Solari Operator Command

Los Alamos, New Mexico

The first time she’d been cycled through the Los Alamos special services base, she’d spent most of her time nude with sensors taped all over her body. This time they let her keep her clothes, and Sorilla honestly couldn’t help but feel a little insulted.

As usual, she had to go through the medical checks in order to be deployed, which meant a whole panoply of tests that were normally about as invasive as a visit to her gynecologist. This time, however, she was broadcasting on all her implants and they hardly had to even look in her direction.

Sweat was pouring from her face as she kept up the run she’d been marking for the last twenty minutes, monitoring her heartbeat and willing it to slow as she controlled her breathing with rigid discipline learned a long time past. Slow beats, but strong beats, were what she was aiming for, and it took work but Sorilla got what she wanted.
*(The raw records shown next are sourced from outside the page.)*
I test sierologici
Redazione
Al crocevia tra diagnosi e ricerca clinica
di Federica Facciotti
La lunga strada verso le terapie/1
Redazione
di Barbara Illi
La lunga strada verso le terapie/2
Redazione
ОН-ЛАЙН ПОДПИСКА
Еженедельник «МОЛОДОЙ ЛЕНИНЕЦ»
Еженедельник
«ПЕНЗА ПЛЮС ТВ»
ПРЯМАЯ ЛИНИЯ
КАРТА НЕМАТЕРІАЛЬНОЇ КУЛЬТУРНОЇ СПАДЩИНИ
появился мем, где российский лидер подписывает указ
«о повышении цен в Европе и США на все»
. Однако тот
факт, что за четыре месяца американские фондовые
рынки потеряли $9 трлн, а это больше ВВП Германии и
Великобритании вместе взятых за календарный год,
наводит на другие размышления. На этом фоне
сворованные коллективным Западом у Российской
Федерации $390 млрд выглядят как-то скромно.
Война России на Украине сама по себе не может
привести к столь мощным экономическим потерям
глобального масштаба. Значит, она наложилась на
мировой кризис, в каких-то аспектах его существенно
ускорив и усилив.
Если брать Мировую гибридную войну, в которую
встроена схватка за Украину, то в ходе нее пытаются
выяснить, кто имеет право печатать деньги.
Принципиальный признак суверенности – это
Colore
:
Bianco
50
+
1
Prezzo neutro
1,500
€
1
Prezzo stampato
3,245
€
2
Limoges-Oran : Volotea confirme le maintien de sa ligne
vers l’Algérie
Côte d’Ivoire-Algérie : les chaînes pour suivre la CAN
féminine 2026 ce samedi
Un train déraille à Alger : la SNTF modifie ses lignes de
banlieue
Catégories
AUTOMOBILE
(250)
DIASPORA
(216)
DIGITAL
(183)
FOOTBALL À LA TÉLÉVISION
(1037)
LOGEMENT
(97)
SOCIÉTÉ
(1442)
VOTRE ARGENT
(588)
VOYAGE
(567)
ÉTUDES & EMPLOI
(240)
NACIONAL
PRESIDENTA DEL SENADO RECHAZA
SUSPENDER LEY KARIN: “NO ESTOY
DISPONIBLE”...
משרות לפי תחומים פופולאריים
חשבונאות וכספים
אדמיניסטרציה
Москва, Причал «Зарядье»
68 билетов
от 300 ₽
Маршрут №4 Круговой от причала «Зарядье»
With the circular feedback from her implants, she had managed to learn how to exercise a lot of control over her body in ways that just weren’t possible under normal circumstances. The ability to actually see a real-time display of her blood pressure, heart beat, oxygenation levels, and more was just an unparalleled tool for her to wield.

“Time.”

Sorilla slowed to a walk, grabbing a towel from the rail beside her, and wiped the sweat from her face. The doctors finally deigned to look in her direction as one walked over.

“Absolutely unreal, Lieutenant.”

“I passed then?”

The doctor snorted. “Lieutenant, I’ve seen Olympic athletes in worse physical shape than you. Certainly you have an unparalleled control over your autonomic functions. How were you lowering your heart rate on command?”

Sorilla shrugged, tossing the towel aside. “I put the biometric data up on my HUD and just watch what works. It’s pretty simple biofeedback control after that, sir.”

“Simple, right,” the doctor scoffed politely. “Our data right now shows that you could probably outlast a champion marathon runner by twenty percent, just from the control you
simply
exercise over your heart rate and breathing. Combined with your general conditioning, Lieutenant, you more than pass the requirements for deployment.”

“Implants check out?”

The doctor nodded, but his face darkened slightly. “They all check out fine, but we’re concerned with how you’ve integrated them.”